[Provided records Boundary: Start]

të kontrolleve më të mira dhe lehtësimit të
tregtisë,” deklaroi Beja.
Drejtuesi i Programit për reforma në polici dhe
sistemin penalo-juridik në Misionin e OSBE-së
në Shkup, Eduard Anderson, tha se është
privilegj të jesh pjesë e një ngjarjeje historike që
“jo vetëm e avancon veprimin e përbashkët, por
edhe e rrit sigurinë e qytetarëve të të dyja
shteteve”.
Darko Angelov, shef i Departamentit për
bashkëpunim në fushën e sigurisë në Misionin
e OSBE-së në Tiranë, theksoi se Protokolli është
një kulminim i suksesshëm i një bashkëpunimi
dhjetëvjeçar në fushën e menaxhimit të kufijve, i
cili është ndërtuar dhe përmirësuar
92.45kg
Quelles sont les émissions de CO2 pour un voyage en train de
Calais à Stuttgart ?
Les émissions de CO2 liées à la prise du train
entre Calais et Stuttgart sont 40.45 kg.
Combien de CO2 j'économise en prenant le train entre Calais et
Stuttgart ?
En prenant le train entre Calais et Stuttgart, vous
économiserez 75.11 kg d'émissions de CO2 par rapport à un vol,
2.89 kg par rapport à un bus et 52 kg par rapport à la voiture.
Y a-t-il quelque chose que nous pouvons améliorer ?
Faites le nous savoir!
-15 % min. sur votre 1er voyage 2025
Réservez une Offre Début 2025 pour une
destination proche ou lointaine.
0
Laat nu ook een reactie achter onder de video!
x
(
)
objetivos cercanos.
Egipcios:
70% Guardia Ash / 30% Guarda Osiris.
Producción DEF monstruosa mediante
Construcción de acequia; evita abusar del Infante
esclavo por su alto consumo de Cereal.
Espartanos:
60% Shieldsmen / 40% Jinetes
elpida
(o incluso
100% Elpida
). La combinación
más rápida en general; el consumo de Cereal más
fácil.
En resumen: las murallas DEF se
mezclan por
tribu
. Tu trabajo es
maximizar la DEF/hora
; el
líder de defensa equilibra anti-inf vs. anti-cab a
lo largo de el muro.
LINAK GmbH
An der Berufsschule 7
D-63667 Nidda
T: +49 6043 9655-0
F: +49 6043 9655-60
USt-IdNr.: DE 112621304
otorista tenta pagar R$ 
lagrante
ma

[Provided records Boundary: End]
[Provided records Boundary: Start]

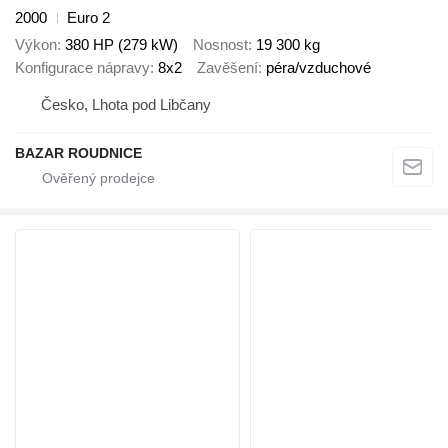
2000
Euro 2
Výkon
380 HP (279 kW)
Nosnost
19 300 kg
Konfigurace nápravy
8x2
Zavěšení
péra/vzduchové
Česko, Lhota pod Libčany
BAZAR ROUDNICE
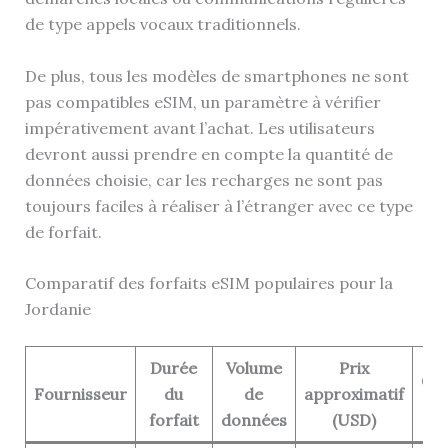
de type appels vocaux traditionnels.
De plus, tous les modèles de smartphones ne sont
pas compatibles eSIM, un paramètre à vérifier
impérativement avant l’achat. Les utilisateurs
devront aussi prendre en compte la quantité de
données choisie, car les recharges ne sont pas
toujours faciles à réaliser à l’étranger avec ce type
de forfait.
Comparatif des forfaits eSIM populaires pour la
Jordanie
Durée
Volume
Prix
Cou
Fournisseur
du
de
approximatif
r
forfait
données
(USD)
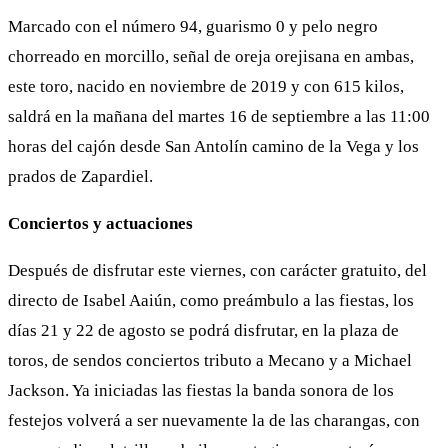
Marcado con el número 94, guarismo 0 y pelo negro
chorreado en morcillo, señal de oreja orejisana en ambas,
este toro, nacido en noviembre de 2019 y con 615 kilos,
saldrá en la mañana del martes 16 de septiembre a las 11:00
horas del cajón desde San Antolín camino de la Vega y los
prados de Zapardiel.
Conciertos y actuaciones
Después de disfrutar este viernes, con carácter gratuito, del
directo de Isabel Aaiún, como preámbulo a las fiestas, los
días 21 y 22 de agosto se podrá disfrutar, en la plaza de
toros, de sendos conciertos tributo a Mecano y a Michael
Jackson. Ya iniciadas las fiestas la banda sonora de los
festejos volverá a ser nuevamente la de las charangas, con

[Provided records Boundary: End]
[Provided records Boundary: Start]

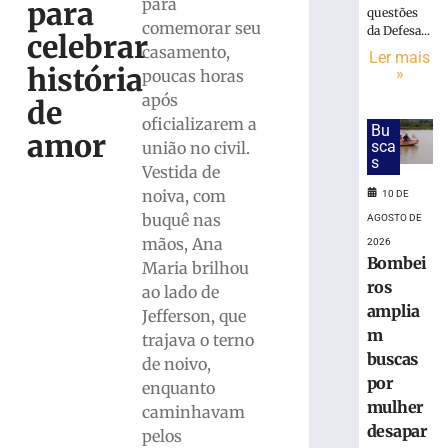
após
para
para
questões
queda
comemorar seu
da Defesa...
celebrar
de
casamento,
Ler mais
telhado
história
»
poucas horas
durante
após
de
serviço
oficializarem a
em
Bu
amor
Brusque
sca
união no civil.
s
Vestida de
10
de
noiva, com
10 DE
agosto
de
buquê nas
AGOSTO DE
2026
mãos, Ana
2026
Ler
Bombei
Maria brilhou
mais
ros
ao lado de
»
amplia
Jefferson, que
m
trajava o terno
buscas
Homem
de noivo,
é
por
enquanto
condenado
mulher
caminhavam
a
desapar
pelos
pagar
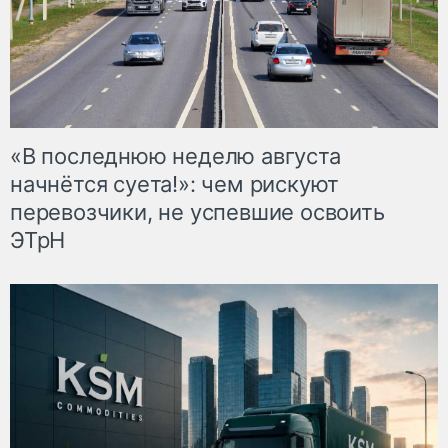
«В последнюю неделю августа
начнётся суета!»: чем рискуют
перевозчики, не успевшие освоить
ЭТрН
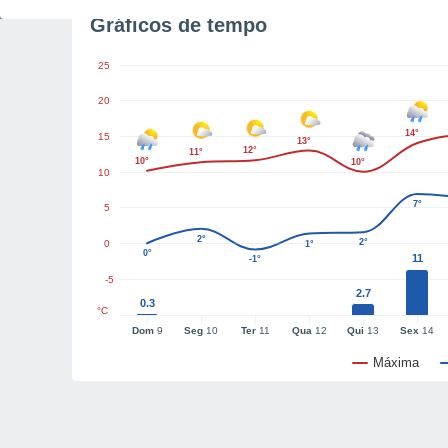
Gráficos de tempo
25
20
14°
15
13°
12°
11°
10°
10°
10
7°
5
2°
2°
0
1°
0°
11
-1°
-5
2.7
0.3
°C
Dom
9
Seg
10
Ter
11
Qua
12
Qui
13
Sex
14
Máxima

[Provided records Boundary: End]

Exercise objective → Could you state the number of lines above in which the word "Cereal" appears? Give that number by itself.

Task answer → 2